The Sierra Club, which advocates for the destruction of our urban forest, is more specific about their desire for a native landscape. The Sierra Club says, “Existing native plants in the understory will be preserved and replaced naturally. Grass and shrub land will be restored…with more naturally fire-resistant native trees and plants.”
Are these realistic predictions for the future of the East Bay hills if most of the non-native forests are destroyed? That’s the question we will ponder today.
Grassland in California
We predict that grassland is the likely immediate outcome of tree removals. The grassland will quickly succeed to shrubs in the absence of grazing and periodic fires. However, that grassland won’t be native because grassland in California has not been native for over 150 years. Here are a few of the sources of that information:
- “…only about 1% of [California] grassland today could be considered pristine [AKA native]” (1)
- “Non-native species are widespread and often the dominant plants in California’s grasslands…it is clear that annual grasses…are dominant over enormous portions of the state.” (2)
- David Amme is one of the co-founders of The California Native Grass Association and one of the authors of East Bay Regional Park District’s “Wildfire Hazard Reduction and Resource Management Plan” at a time when he was employed by EBRPD. In an article he wrote for Bay Nature he lists a few small remnants of native grasses in the East Bay and advises those who attempt to find them, “As you go searching for these native grasses, you’ll see firsthand that the introduction of the Mediterranean annual grasses is the juggernaut that has forever changed the balance and composition of our grasslands.” (3)
- In a video recording of a lecture given to ecology students at UC Berkeley, Professor Joe McBride tells the students that an inventory of grassland in Strawberry Canyon found that it is 97% non-native annual grasses. (4)
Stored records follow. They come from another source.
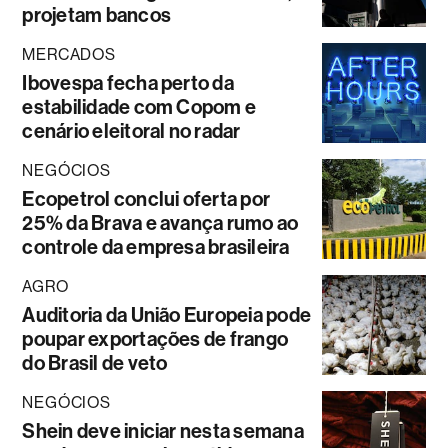
projetam bancos
MERCADOS
Ibovespa fecha perto da
estabilidade com Copom e
cenário eleitoral no radar
NEGÓCIOS
Ecopetrol conclui oferta por
25% da Brava e avança rumo ao
controle da empresa brasileira
AGRO
Auditoria da União Europeia pode
poupar exportações de frango
do Brasil de veto
NEGÓCIOS
Shein deve iniciar nesta semana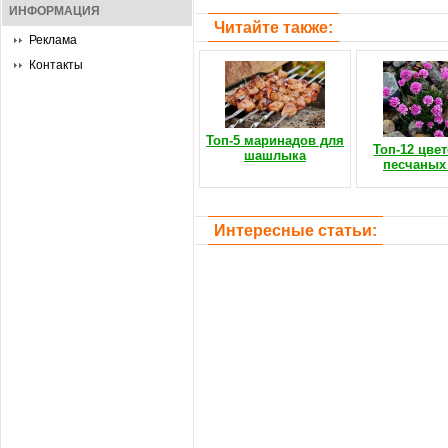
ИНФОРМАЦИЯ
Читайте также:
Реклама
Контакты
Топ-5 маринадов для
Топ-12 цве
шашлыка
песчаных
Интересные статьи: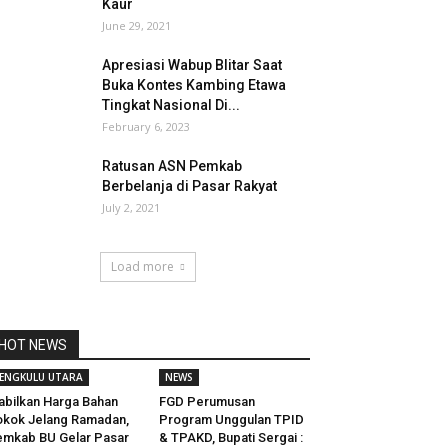
Kaur
June 29, 2021
Apresiasi Wabup Blitar Saat
Buka Kontes Kambing Etawa
Tingkat Nasional Di...
February 6, 2023
Ratusan ASN Pemkab
Berbelanja di Pasar Rakyat
July 2, 2021
Load more
HOT NEWS
ENGKULU UTARA
NEWS
abilkan Harga Bahan
FGD Perumusan
kok Jelang Ramadan,
Program Unggulan TPID
mkab BU Gelar Pasar
& TPAKD, Bupati Sergai :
Why were native perennial bunchgrasses quickly replaced by non-native annual grasses?
David Amme explains why non-native annual grasses quickly replaced native bunch grasses in his article in Bay Nature:
“The Mediterranean annual grasses grow faster and bigger than the native bunchgrasses. Established annual grass stands produce ten times the amount of seed as do native grass stands of equal area, and most important, their seeds are five to ten times larger, giving them a big jump on establishment and fast growth. Another advantage they have is their shallow, weblike root system, which quickly exploits the moisture near the surface of the soil, rendering tiny, slow-growing native perennial seedlings helpless.” (3)

Stromberg says land use changes were also instrumental in the replacement of native grasses by non-native annual grasses:
“…drought, combined with intensification of crop agriculture and intensive year-round livestock grazing resulted in a dramatic decline in native perennial grasses over a relatively short period. Diaries of early explorers such as John Muir also suggest that dramatic change occurred relatively rapidly in the mid 1800s. Native species were presumably replaced with non-native annuals whose seeds had become widespread as a result of transport by livestock, contaminations of seed crops, or active planting as forage crops.” (2)
European annual grasses evolved with a 40,000 year history of association with human disturbance in Eurasia and are therefore pre-adapted to take advantage of a highly disturbed environment such as agricultural and urban environments. They are also much more drought tolerant than California native grassland. (2)
Another factor in the dominance of non-native annual grassland is that many are known to be capable of transferring atmospheric nitrogen into the soil (called “nitrogen-fixers”). Modern burning of fossil fuels has increased atmospheric nitrogen levels. These two factors combine to increase levels of nitrogen in the soil. High levels of nitrogen in the soil “promotes fast-growing exotic annual grasses to the exclusion of native species.” (2)
What are the prospects of restoring native bunch grasses in the Bay Area?
Given the competitive advantages of non-native annual grasses, is it realistic to expect native bunch grasses to “naturally” colonize the landscape when the forests are destroyed without being planted? Probably not.
Stromberg reports on 18 grassland restoration projects on 943 acres in California in California Grasslands. All eighteen of those projects planted native plants after using various methods to eradicate non-native annual grasses. 78% of the projects used herbicides. 61% of the projects also used grazing. 56% of the projects also used some combination of mowing, disking, or burning. 11% of the projects also irrigated. None of these projects resulted in exclusively native grassland and none predicted permanent return of native grassland. (2)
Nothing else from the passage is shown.